UNITED STATES DISTRICT COURT FOR THE SOUTHERN DISTRICT OF TEXAS HOUSTON DIVISION
Nov 7, 2018
CIVIL ACTION NO. H-18-0568 (S.D. Tex. Nov. 7, 2018)

Opinion

CIVIL ACTION NO. H-18-0568

11-07-2018

KAWANA PITTMAN, o/b/o T.H.J.P., Plaintiff, v. NANCY A. BERRYHILL, ACTING COMMISSIONER OF THE SOCIAL SECURITY ADMINISTRATION, Defendant.


MEMORANDUM AND ORDER GRANTING DEFENDANT'S MOTION FOR SUMMARY JUDGMENT

Before the Court in this social security appeal is Defendant's Motion for Summary Judgment and Brief in Support (Document Nos. 16 & 17). After considering the motion for summary judgment, the administrative record, the written decision of the Administrative Law Judge, the additional records submitted by Plaintiff (Document Nos. 11 & 12), and the applicable law, the Court ORDERS, for the reasons set forth below, that Defendant's Motion for Summary Judgment is GRANTED, and the decision of the Commissioner of the Social Security Administration is AFFIRMED.

I. Introduction

Plaintiff Kawana Pittman ("Pittman"), proceeding pro se on behalf of her minor child T.H.J.P., brings this action pursuant to Section 205(g) of the Social Security Act ("Act"), 42 U.S.C. § 405(g), seeking judicial review of an adverse final decision of the Commissioner of the Social Security Administration ("Commissioner") denying her application for supplemental security income benefits. In the pro se Complaint she filed in this appeal, Pittman contends that her son, T.H.J.P., is disabled as a result of an intellectual disorder, attention deficit hyperactivity disorder (ADHD), a learning disability, and a speech impediment. While Pittman does not allege in her Complaint, or any other filing in this case, how or why the administrative decision is infirm, the Court will construe Pittman's filings as challenging, on substantial evidence grounds, the Administrative Law Judge's decision that T.H.J.P. does not meet, medically equal, or functionally equal a listed impairment. While the parties were instructed to file cross motions for summary judgment, only the Commissioner has filed a Motion for Summary Judgment. In that motion, the Commissioner argues that there is substantial evidence in the record to support the ALJ's decision and that the ALJ properly applied the applicable Listings and regulations.

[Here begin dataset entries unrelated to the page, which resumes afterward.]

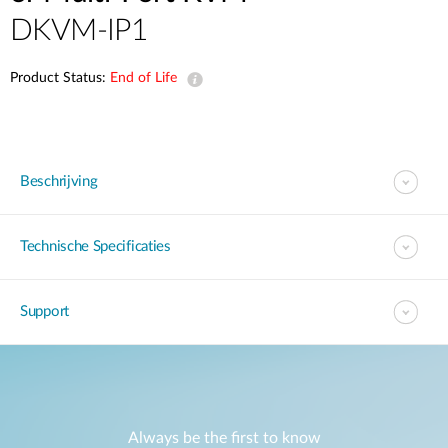
DKVM-IP1
Product Status:
End of Life
Beschrijving
Technische Specificaties
Support
Always be the first to know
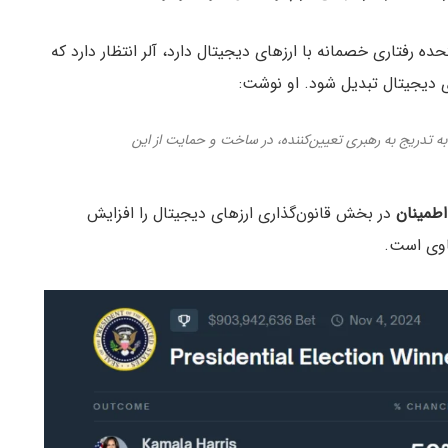
ه رفتاری خصمانه با ارزهای دیجیتال دارد، آلر انتظار دارد که
ای دیجیتال تبدیل شود. او نوشت:
به تدریج به رهبری تعیین‌کننده، در ساخت و حمایت از این
اطمینان
در بخش قانون‌گذاری ارزهای دیجیتال را افزایش
اوی است.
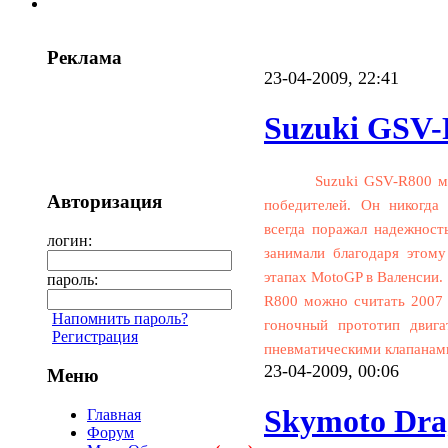
Реклама
23-04-2009, 22:41
Suzuki GSV-
Suzuki GSV-R800 м
Авторизация
победителей. Он никогда
всегда поражал надежнос
логин:
занимали благодаря этом
этапах MotoGP в Валенсии
пароль:
R800 можно считать 2007 г
Напомнить пароль?
гоночный прототип
двига
Регистрация
пневматическими клапанам
23-04-2009, 00:06
Меню
Skymoto Dra
Главная
Форум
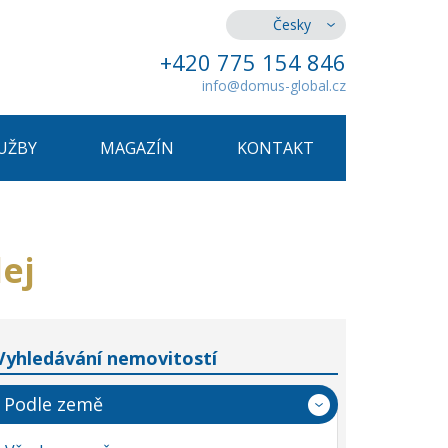
Česky
+420 775 154 846
info@domus-global.cz
UŽBY
MAGAZÍN
KONTAKT
ej
Vyhledávání nemovitostí
Podle země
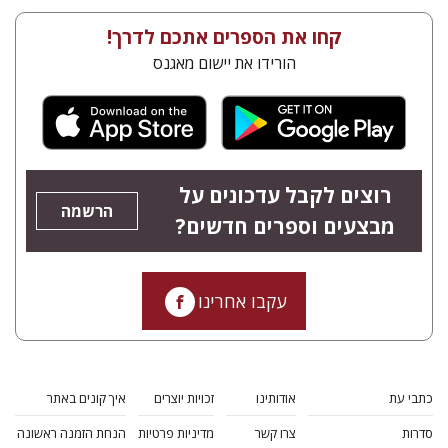
קחו את הספרים אתכם לדרך!
הורידו את יישום מאגנס
רוצים לקבל עדכונים על
הרשמה
מבצעים וספרים חדשים?
עקבו אחרינו
כתבי עת
אודותינו
זכויות יוצרים
איך קונים באתר
סדרות
צרו קשר
מדיניות פרטיות
הנחת הזמנה ראשונה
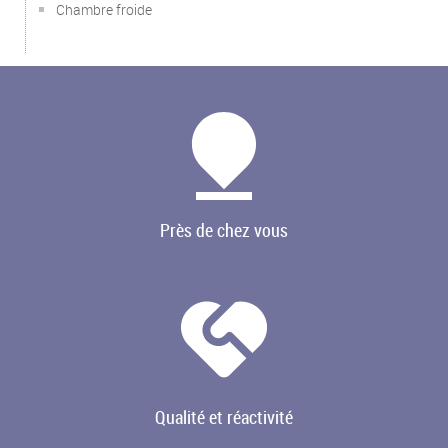
Chambre froide
Près de chez vous
Qualité et réactivité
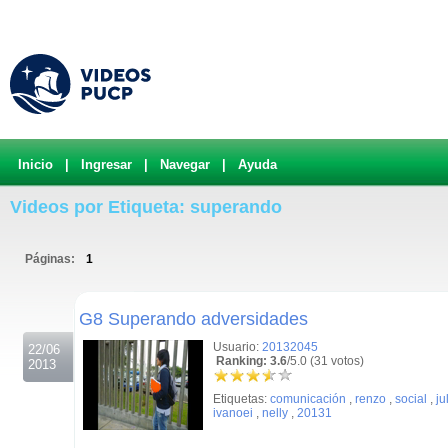
Inicio
|
Ingresar
|
Navegar
|
Ayuda
Videos por Etiqueta: superando
Páginas:
1
.
G8 Superando adversidades
Usuario:
20132045
22/06
Ranking: 3.6
/5.0 (31 votos)
2013
Etiquetas:
comunicación
,
renzo
,
social
,
ju
ivanoei
,
nelly
,
20131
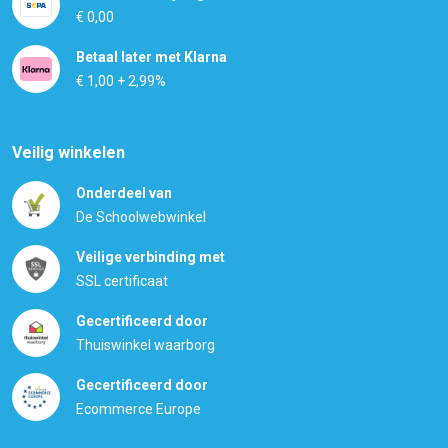
€ 0,00
Betaal later met Klarna
€ 1,00 + 2,99%
Veilig winkelen
Onderdeel van
De Schoolwebwinkel
Veilige verbinding met
SSL certificaat
Gecertificeerd door
Thuiswinkel waarborg
Gecertificeerd door
Ecommerce Europe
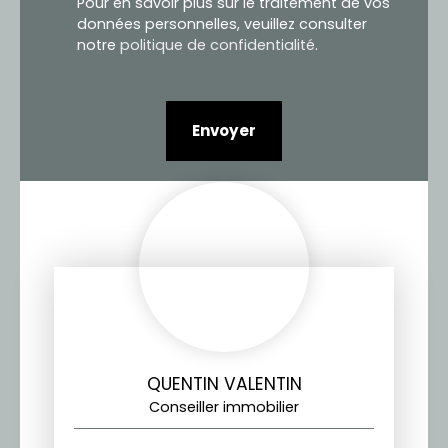
Pour en savoir plus sur le traitement de vos
données personnelles, veuillez consulter
notre
politique de confidentialité
.
Envoyer
QUENTIN VALENTIN
Conseiller immobilier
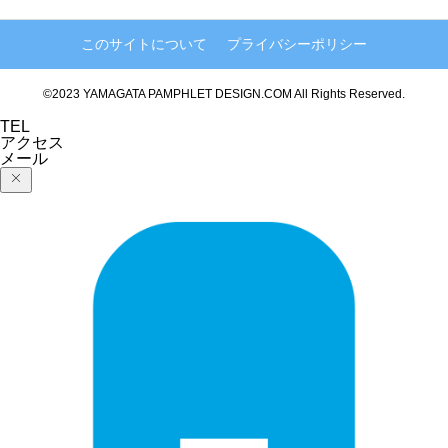
このサイトについて
プライバシーポリシー
©2023 YAMAGATA PAMPHLET DESIGN.COM All Rights Reserved.
TEL
アクセス
メール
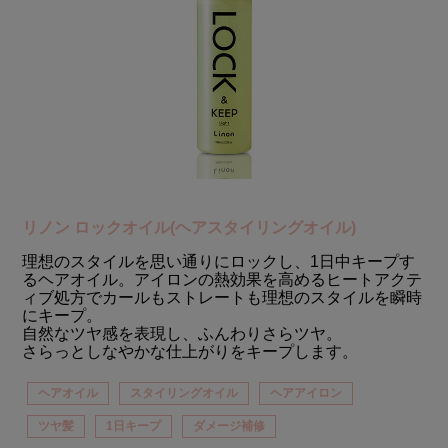
リノン ロックオイル(ヘアスタイリングオイル)
理想のスタイルを思い通りにロックし、1日中キープす
るヘアオイル。アイロンの熱効果を高めるヒートアクテ
ィブ処方でカールもストレートも理想のスタイルを瞬時
にキープ。
自然なツヤ感を表現し、ふんわりさらツヤ。
さらっとしなやかな仕上がりをキープします。
ヘアオイル
スタイリングオイル
ヘアアイロン
ツヤ髪
1日キープ
ダメージ補修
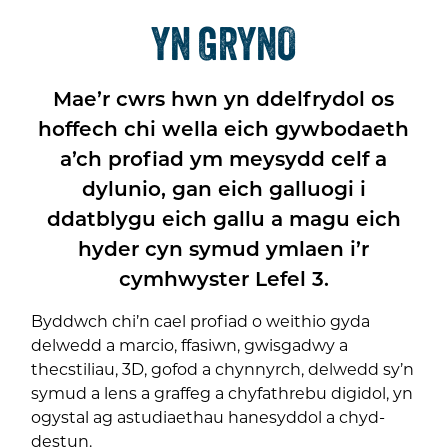
YN GRYNO
Mae’r cwrs hwn yn ddelfrydol os
hoffech chi wella eich gywbodaeth
a’ch profiad ym meysydd celf a
dylunio, gan eich galluogi i
ddatblygu eich gallu a magu eich
hyder cyn symud ymlaen i’r
cymhwyster Lefel 3.
Byddwch chi’n cael profiad o weithio gyda
delwedd a marcio, ffasiwn, gwisgadwy a
thecstiliau, 3D, gofod a chynnyrch, delwedd sy’n
symud a lens a graffeg a chyfathrebu digidol, yn
ogystal ag astudiaethau hanesyddol a chyd-
destun.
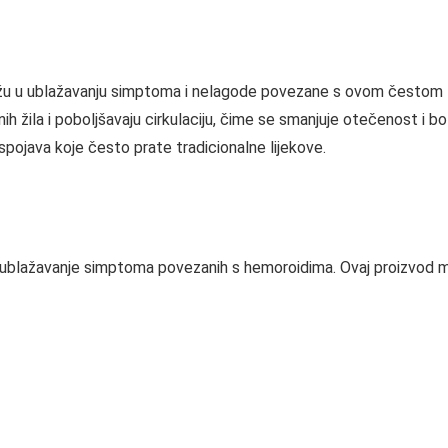
u ublažavanju simptoma i nelagode povezane s ovom čestom teg
nih žila i poboljšavaju cirkulaciju, čime se smanjuje otečenost i 
uspojava koje često prate tradicionalne lijekove.
lažavanje simptoma povezanih s hemoroidima. Ovaj proizvod može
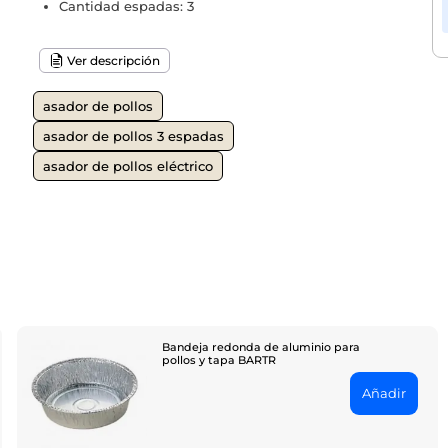
Cantidad espadas: 3
Ver descripción
asador de pollos
asador de pollos 3 espadas
asador de pollos eléctrico
Bandeja redonda de aluminio para
pollos y tapa BARTR
Añadir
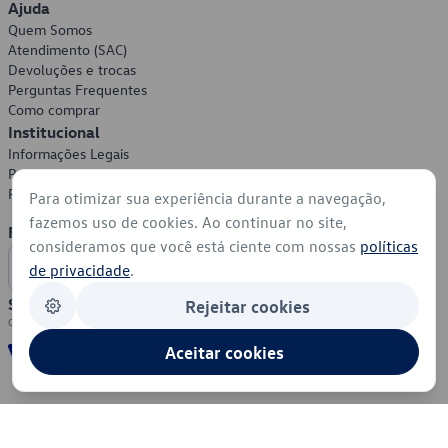
Ajuda
Quem Somos
Atendimento (SAC)
Devoluções e trocas
Perguntas Frequentes
Como comprar
Institucional
Informações Legais
Política de Privacidade
Política de Cookies
Para otimizar sua experiência durante a navegação,
fazemos uso de cookies. Ao continuar no site,
Formas de Pagamento
consideramos que você está ciente com nossas
políticas
de privacidade
.
Segurança
Rejeitar cookies
Aceitar cookies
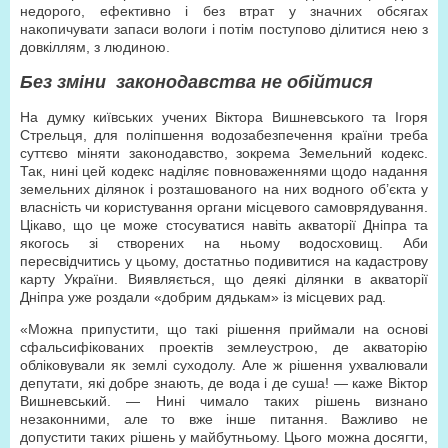
недорого, ефективно і без втрат у значних обсягах
накопичувати запаси вологи і потім поступово ділитися нею з
довкіллям, з людиною.
Без зміни законодавства не обійтися
На думку київських учених Віктора Вишневського та Ігоря
Стрельця, для поліпшення водозабезпечення країни треба
суттєво міняти законодавство, зокрема Земельний кодекс.
Так, нині цей кодекс наділяє повноваженнями щодо надання
земельних ділянок і розташованого на них водного об’єкта у
власність чи користування органи місцевого самоврядування.
Цікаво, що це може стосуватися навіть акваторії Дніпра та
якогось зі створених на ньому водосховищ. Аби
пересвідчитись у цьому, достатньо подивитися на кадастрову
карту України. Виявляється, що деякі ділянки в акваторії
Дніпра уже роздали «добрим дядькам» із місцевих рад.
«Можна припустити, що такі рішення приймали на основі
сфальсифікованих проектів землеустрою, де акваторію
обліковували як землі суходолу. Але ж рішення ухвалювали
депутати, які добре знають, де вода і де суша! — каже Віктор
Вишневський. — Нині чимало таких рішень визнано
незаконними, але то вже інше питання. Важливо не
допустити таких рішень у майбутньому. Цього можна досягти,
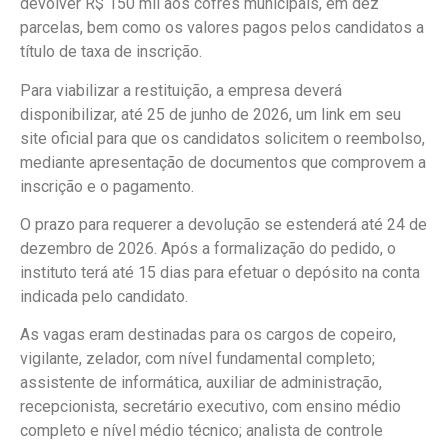
devolver R$ 150 mil aos cofres municipais, em dez
parcelas, bem como os valores pagos pelos candidatos a
título de taxa de inscrição.
Para viabilizar a restituição, a empresa deverá
disponibilizar, até 25 de junho de 2026, um link em seu
site oficial para que os candidatos solicitem o reembolso,
mediante apresentação de documentos que comprovem a
inscrição e o pagamento.
O prazo para requerer a devolução se estenderá até 24 de
dezembro de 2026. Após a formalização do pedido, o
instituto terá até 15 dias para efetuar o depósito na conta
indicada pelo candidato.
As vagas eram destinadas para os cargos de copeiro,
vigilante, zelador, com nível fundamental completo;
assistente de informática, auxiliar de administração,
recepcionista, secretário executivo, com ensino médio
completo e nível médio técnico; analista de controle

II. Administrative Proceedings

On April 11, 2014, Pittman filed an application for supplemental security income benefits under Title XVI, alleging that her minor child, T.H.J.P., has been disabled since November 1, 2013, as a result of attention deficit hyperactivity disorder, oppositional defiant disorder, and nocturnal enuresis (Tr. 170-199). The Social Security Administration denied the application at the initial and reconsideration stages. After that, Pittman requested a hearing before an ALJ. The Social Security Administration granted her request and the ALJ, Gary J. Suttles, held a hearing on November 23, 2016, at which Pittman's claims were considered de novo. (Tr. 52-89). On December 15, 2016, the ALJ issued his decision finding that T.H.J.B. was not disabled, and was therefore not entitled to supplemental security income benefits. (Tr. 20-31).

Pittman sought review of the ALJ's adverse decision with the Appeals Council. The Appeals Council will grant a request to review an ALJ's decision if any of the following circumstances are present: (1) it appears that the ALJ abused his discretion; (2) the ALJ made an error of law in reaching his conclusion; (3) substantial evidence does not support the ALJ's actions, findings or conclusions; or (4) a broad policy issue may affect the public interest. 20 C.F.R. § 404.970; 20 C.F.R. § 416.1470. After considering Pittman's contentions in light of the applicable regulations and evidence, the Appeals Council concluded, on October 18, 2017, that there was no basis for review. (Tr. 1-3). The ALJ's decision thus became final.

Pittman, proceeding pro se, filed a timely appeal of the ALJ's decision. 42 U.S.C. § 405(g). The Commissioner has since filed a Motion for Summary Judgment and Brief in Support (Document Nos. 16 & 17), to which Pittman has not, to this date, filed a response in opposition. As Pittman was given time to file a motion for summary judgment, and time to file a response to the Commissioner's Motion for Summary Judgment, this appeal is ripe for ruling.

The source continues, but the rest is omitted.